Sophia Jensen (born September 18, 2001) is a Canadian sprint canoeist. She has been a member of the Canoe Kayak Canada sprint national team since 2017. Jensen is considered to be an important figure in women's sprint canoe worldwide and, in 2019, she was named National Female Athlete of the Year at the Sports Québec annual gala.

Sophia Jensen competes in women's C-1 as well as with her current partner Julia Lilley Osende, from the canoe club Mic Mac AAC Canoe Club, in the women's C-2 event. During the 2021 season, Jensen competed with her now former partner Anna Roy-Cyr, from the Lac-Beauport Canoe Club , whilst Osende had temporarily withdrawn from competition. Jensen currently trains out of Cascades Canoe Club in Chelsea, Québec, Canada.

Career

Sophia Jensen began sprint canoe at the age of 12 at Cascades Canoe Club after having moved to Chelsea, Quebec. 
In 2016, Jensen made her international debut at the Olympic Hopes Regatta in Szeged, Hungary, where she won the gold medal in women's C-1 200m, C-1 500m, C-2 500m and C-2 1000m. She also won the silver medal in C-1 1000m and bronze in C-2 200m in Szeged. 
In 2017, at the Pan American Canoe Championships in Ibarra, Ecuador, Sophia Jensen dominated women's canoe by winning gold in the C-1 200m, C-1 500m and C-1 1000m events.

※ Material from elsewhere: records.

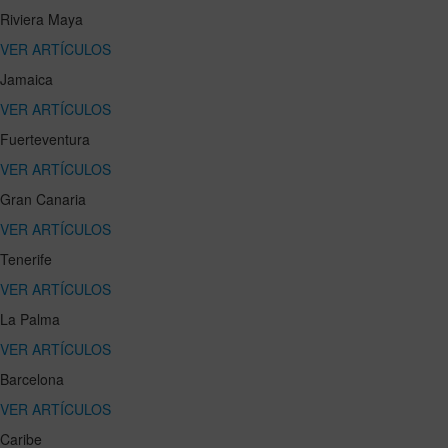
Riviera Maya
VER ARTÍCULOS
Jamaica
VER ARTÍCULOS
Fuerteventura
VER ARTÍCULOS
Gran Canaria
VER ARTÍCULOS
Tenerife
VER ARTÍCULOS
La Palma
VER ARTÍCULOS
Barcelona
VER ARTÍCULOS
Caribe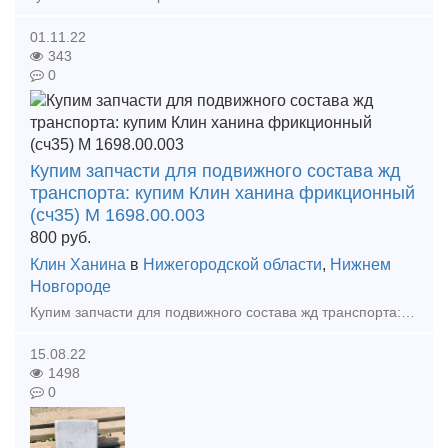
01.11.22
343
0
Купим запчасти для подвижного состава жд
транспорта: купим Клин ханина фрикционный
(сч35) М 1698.00.003
800
руб.
Клин Ханина
в
Нижегородской области
,
Нижнем
Новгороде
Купим запчасти для подвижного состава жд транспорта: - купим Клин ханина фрикционный (сч35) М 1698.00.003 новый усиленный и облегченный , от 10шт - купим Колодку локомотивную гребн
15.08.22
1498
0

Sophia Jensen also won gold in the C-1 200m, C-1 500m and C-2 500m events at the 2018 ICF Sprint Canoe Junior and U23 World Championships in Plovdiv, Bulgaria.

At the 2019 ICF Sprint Canoe Junior and U23 World Championships in Pitești, Romania. Jensen won the gold medal in the C-1 200m, C-1 500m and C-2 500m events.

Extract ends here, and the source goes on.